## Instructions to follow
All lines of the listing below must be reproduced character for character.
___
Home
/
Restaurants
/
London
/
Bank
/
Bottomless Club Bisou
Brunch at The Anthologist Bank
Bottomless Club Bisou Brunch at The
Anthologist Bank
___
## Solution
Home
/
Restaurants
/
London
/
Bank
/
Bottomless Club Bisou
Brunch at The Anthologist Bank
Bottomless Club Bisou Brunch at The
Anthologist Bank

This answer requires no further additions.